Hmmm. Redemption is straightforward? I think that can be true of very simple narratives – maybe in the most archetypal fairytales. But once we start adding complexity, context, and nuances of personality and history, not so much.

Characters (like people) have their own interior narratives that contribute to or compete for expression in the main narrative thread. For me, a lot of the interest of fiction comes from this interplay of (often) subtextual stories about the story-world and from seeing how they interact and what they produce in that shared reality.

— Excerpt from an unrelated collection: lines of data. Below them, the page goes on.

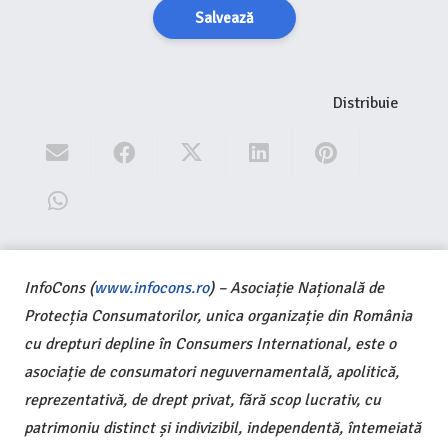
Salvează
Distribuie
InfoCons (
www.infocons.ro
) – Asociație Națională de
Protecția Consumatorilor, unica organizație din România
cu drepturi depline în Consumers International, este o
asociație de consumatori neguvernamentală, apolitică,
reprezentativă, de drept privat, fără scop lucrativ, cu
patrimoniu distinct și indivizibil, independentă, întemeiată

Looking for redemption is looking for a different 'ending', a different summing up, of one's own story. But – absent narcissism – there are always competing stories, with competing motivations, embodied in other characters. So the goalposts for redemption are not determined in the protagonist's head alone, they're negotiated – between the characters, and with the reader (who is also the ultimate judge of whether or not it's achieved).

But, back to the story and why I point to the theme of maturation:

Peter is trying to take responsibility, and he wants forgiveness, and redemption. The question of what it would mean to really 'take responsibility' is a big one. It requires changing not just his story, but also those of the people whose lives he affected. For me, this is related to maturation/stepping into adulthood – seeing, accepting and dealing with the consequences of our choices.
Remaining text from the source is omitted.